I like to frame employee retention as tent stakes. When pitching a tent, one hammers tent stakes into the ground to keep the tent from blowing away in a brisk gust of wind. Similarly, in one’s employment, there are specific reasons, articulated or not, why someone sticks with a company.

When reorgs, strategy shifts, and market downturns start ripping up some of the tent stakes, as long as someone has enough remaining in the ground, the tent doesn’t blow away.

Common tent stakes include I like my manager! I like my role! I like my project! I like my teammates! I like the technologies/tools I’m using! I like how much I’m learning! I like the company’s future financial prospects! I like my salary!

The most durable tent stakes are those that are least likely to change – I like the company’s mission! I like the company’s values! I like the CEO! These may not be sufficient on their own to keep someone around, but the employees that have them as tent stakes often have a positive viral effect on the rest of the team.

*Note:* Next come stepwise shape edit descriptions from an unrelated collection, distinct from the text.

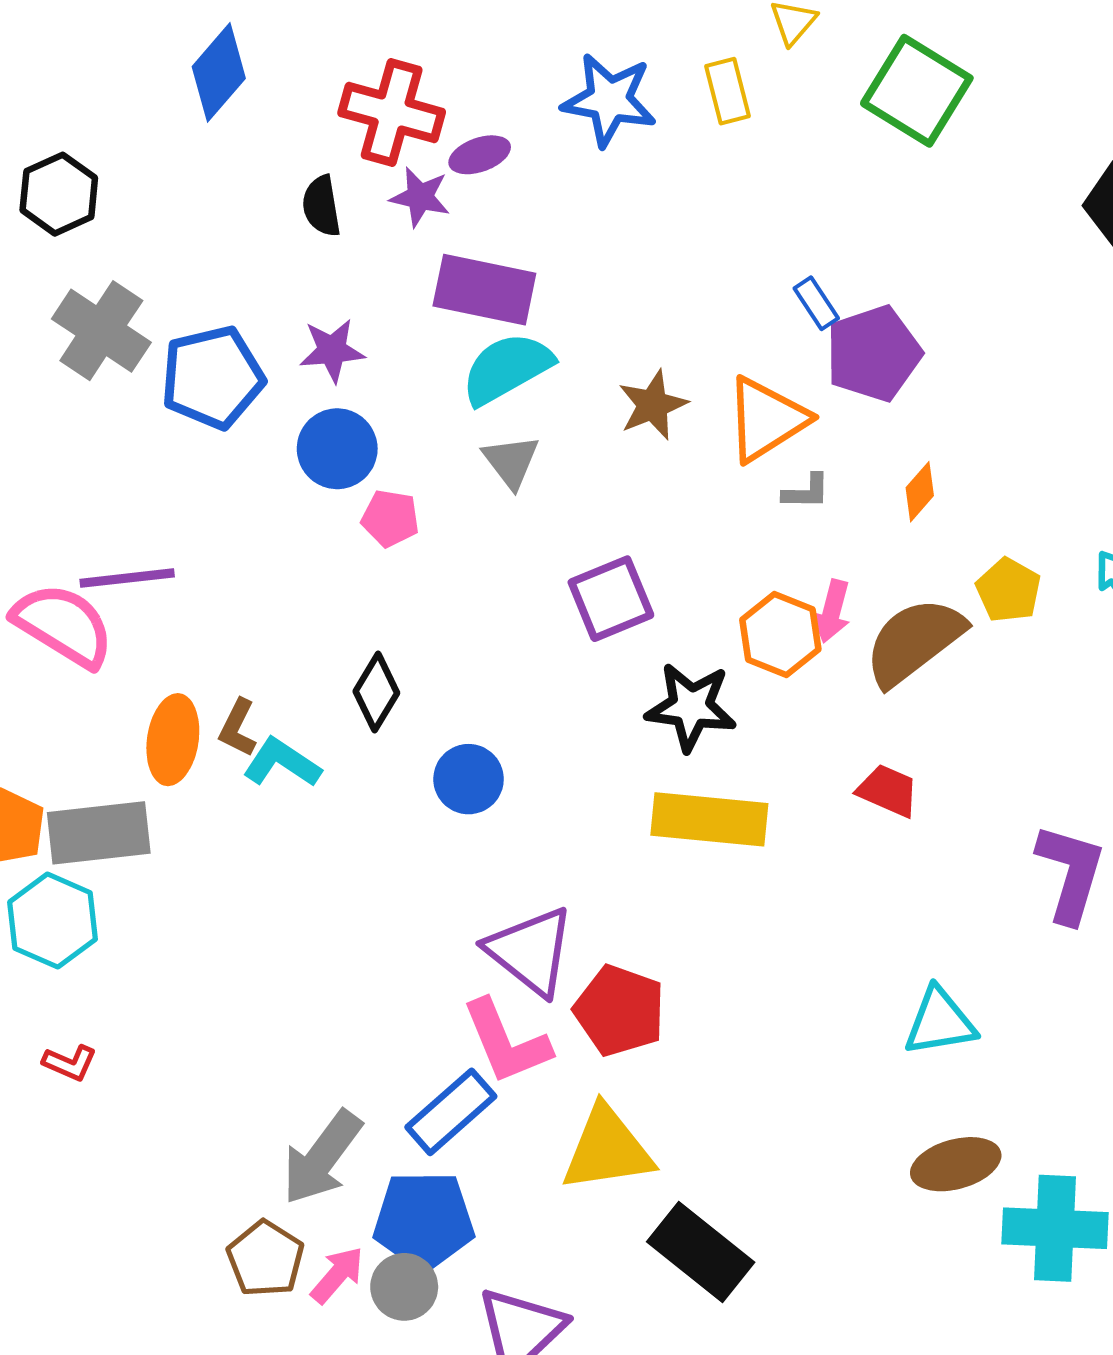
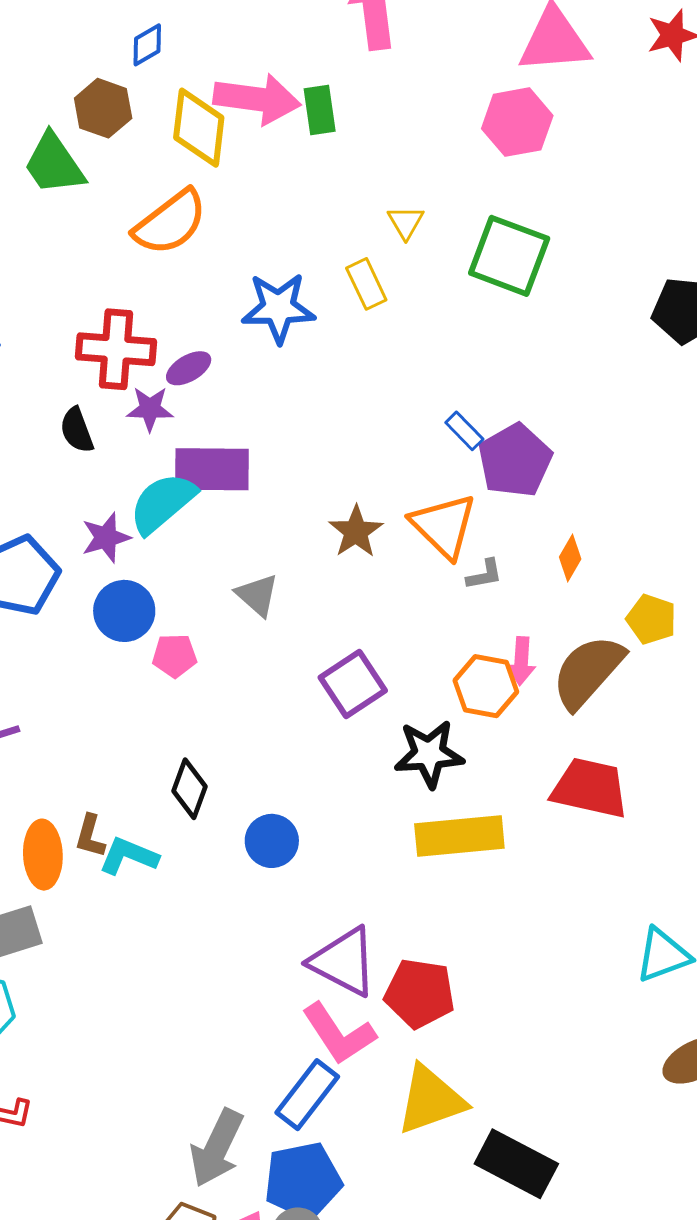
cyan semicircle: (507, 368) -> (162, 503), moved
orange triangle: (766, 419) -> (444, 526), turned -32
red trapezoid: (888, 791) -> (590, 788), size x1.6

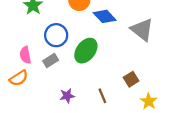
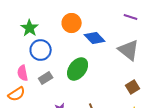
blue circle: (56, 35) -> (41, 50), moved
brown square: (131, 79) -> (133, 87), moved

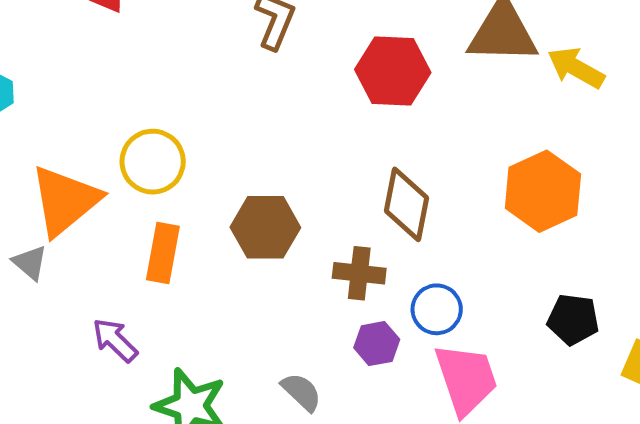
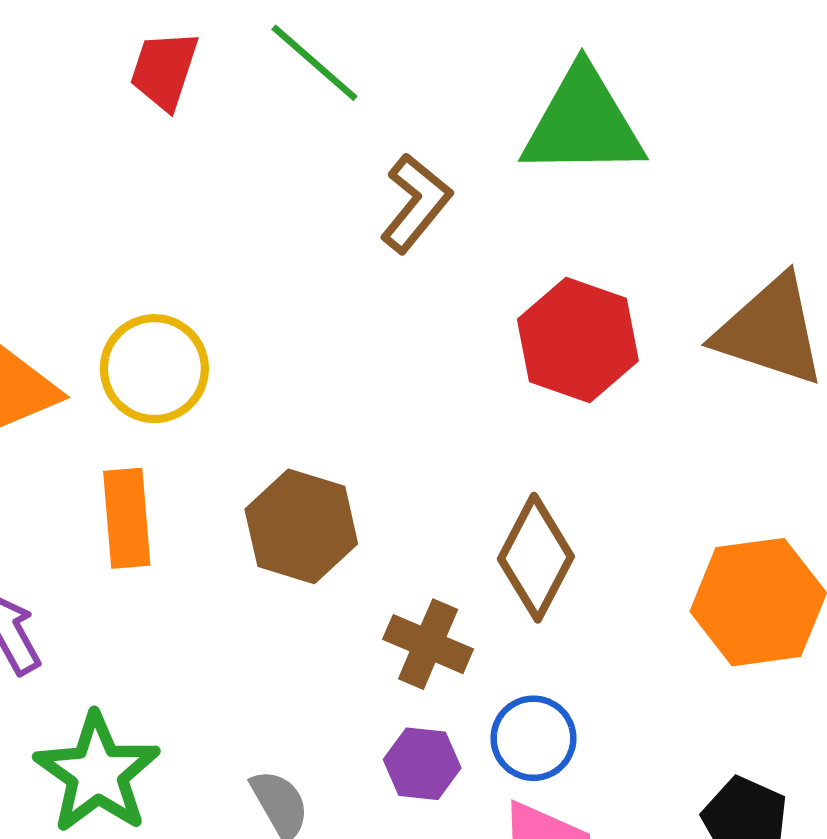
orange rectangle: (163, 253) -> (127, 518), turned -32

Understanding your employees’ motivations enables effective change management, and it starts at the recruiting process. Hiring people motivated by the most durable tent stakes and not hiring those who seem overindexed on variables that are the most likely to change allows you to shape your team to one that will stick around through thick and thin.

I’ve also found that the tent stake analogy also applies to personal resilience and mental health. Life’s tent stakes – where one finds satisfaction and self worth – include work, family, hobbies, friends, health, religion, community, possessions, personal achievements, etc. Nothing goes well all the time, and the more places one finds satisfaction, the more places one might seek comfort while hammering a tent stake back down.

But if your life is defined by work and you don’t get that job offer or promotion, or your personal happiness depends on playing sports and you break your arm, your tent may be at risk of blowing off the ridge. Having the time and means to explore in a variety of passions and tent stakes is a luxury, but if you’re fortunate to have that opportunity, taking it can increase your likelihood for sustained satisfaction and happiness.

And according to a song I learned growing up of which I can’t find a trace on the internet, “what’s life? life is a big stack of pancakes.” Probably because “what’s life? life is sustained satisfaction and happiness” doesn’t have the same ring to it.